=== Begin Enclosure ===

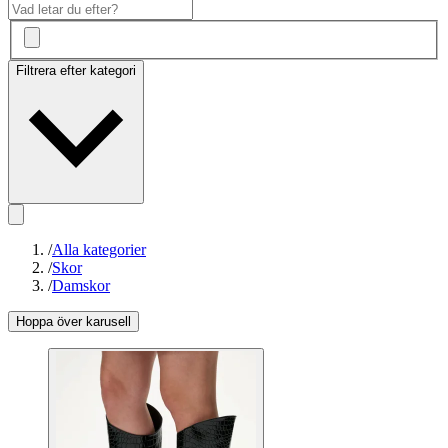
Filtrera efter kategori
/
Alla kategorier
/
Skor
/
Damskor
Hoppa över karusell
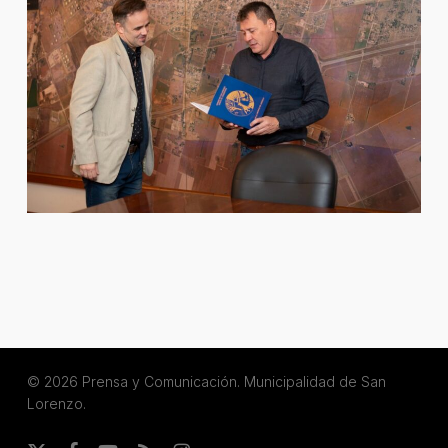
© 2026 Prensa y Comunicación. Municipalidad de San
Lorenzo.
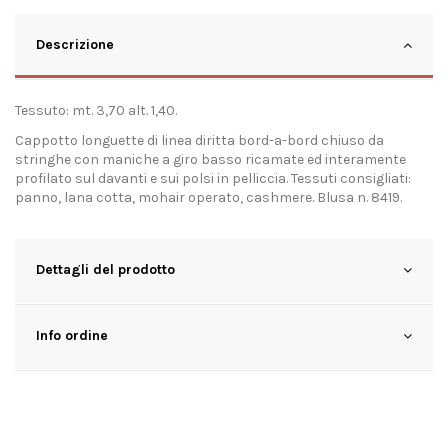
Descrizione
Tessuto: mt. 3,70 alt. 1,40.
Cappotto longuette di linea diritta bord-a-bord chiuso da
stringhe con maniche a giro basso ricamate ed interamente
profilato sul davanti e sui polsi in pelliccia. Tessuti consigliati:
panno, lana cotta, mohair operato, cashmere. Blusa n. 8419.
Dettagli del prodotto
Info ordine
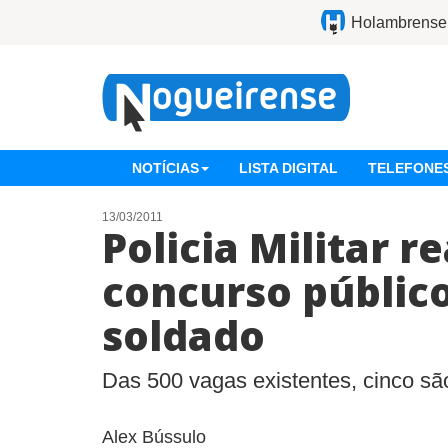
Holambrense
NOTÍCIAS
LISTA DIGITAL
TELEFONES
13/03/2011
Policia Militar r
concurso públic
soldado
Das 500 vagas existentes, cinco sã
Alex Bússulo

=== End Enclosure ===

What the task requires: Except for the pictures, please retype the listing above exactly.

Task result:
Filtrera efter kategori
/
Alla kategorier
/
Skor
/
Damskor
Hoppa över karusell
© 2026 Prensa y Comunicación. Municipalidad de San
Lorenzo.
Descrizione
Tessuto: mt. 3,70 alt. 1,40.
Cappotto longuette di linea diritta bord-a-bord chiuso da
stringhe con maniche a giro basso ricamate ed interamente
profilato sul davanti e sui polsi in pelliccia. Tessuti consigliati:
panno, lana cotta, mohair operato, cashmere. Blusa n. 8419.
Dettagli del prodotto
Info ordine
Holambrense
NOTÍCIAS
LISTA DIGITAL
TELEFONES
13/03/2011
Policia Militar r
concurso públic
soldado
Das 500 vagas existentes, cinco sã
Alex Bússulo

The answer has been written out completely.